For-profit tutoring in subjects on the school curriculum will be barred, ostensibly to reduce financial burdens on families and make having more children more attractive, as China seeks to arrest a fall in its population that has reportedly alarmed the country’s leadership. Foreign investment in private tutoring companies will also be heavily restricted.

Private tuition is widely used in China. Indeed, Reuters cited data from the Chinese Society of Education suggesting that more than 75% of students aged from around 6 to 18 in China attended after-school tutoring classes in 2016.

And in the tech sector shares in Tencent, the giant internet conglomerate, have fallen after it was ordered to forgo exclusive music licensing deals, a move that could reduce its dominance of streaming in China. The government has already sought to clip the wings of ride-hailing company Didi Chuxing.

Meanwhile, the Chinese government has also said it will try to sort out irregularities in its property sector within three years. For years many economists have been warily eyeing the sector for possible overheating. The CSI 300 real estate index lost 6.2% on Monday, and developer Evergrande - whose massive debt burden is seen by some as a potential risk to financial stability - lost 5.7%, leaving it down by more than half this year.
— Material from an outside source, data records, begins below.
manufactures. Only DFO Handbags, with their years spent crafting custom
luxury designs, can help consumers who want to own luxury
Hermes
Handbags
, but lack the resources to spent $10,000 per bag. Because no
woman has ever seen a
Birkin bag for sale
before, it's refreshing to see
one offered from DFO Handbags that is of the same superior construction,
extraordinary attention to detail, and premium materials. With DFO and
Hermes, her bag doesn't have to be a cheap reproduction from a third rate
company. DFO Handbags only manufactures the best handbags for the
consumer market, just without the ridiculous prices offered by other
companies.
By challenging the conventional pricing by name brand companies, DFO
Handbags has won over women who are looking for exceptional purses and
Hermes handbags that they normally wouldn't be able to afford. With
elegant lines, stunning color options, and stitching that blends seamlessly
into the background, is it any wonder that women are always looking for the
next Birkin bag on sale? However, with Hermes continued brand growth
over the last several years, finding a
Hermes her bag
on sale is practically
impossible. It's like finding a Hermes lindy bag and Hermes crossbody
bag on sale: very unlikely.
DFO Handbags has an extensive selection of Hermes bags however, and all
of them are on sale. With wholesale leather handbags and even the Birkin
The CSI 300 index, which tracks blue-chip companies on the Shanghai and Shenzhen stock exchanges, had dropped 3.4% at the time of writing. It was a 10-week low. Hong Kong’s Hang Seng index lost 3.5%.

Economists at Nomura warned that things could be difficult for the Chinese economy this year in general. They wrote (via Reuters):

We believe China’s economy, and specifically its financial system, will face significant risks in coming months due to the unprecedented tightening measures applied to the property sector.

Japanese stocks, however, performed better on Monday. On the first trading day of the Tokyo Olympics its broad Topix index gained 1.1% and the Nikkei 225 gained 1%.

*This post has been corrected. The original incorrectly listed purchasing managers’ index data as happening on Monday 26 July. In fact, those data will be published on Monday 2 August. Apologies for the error.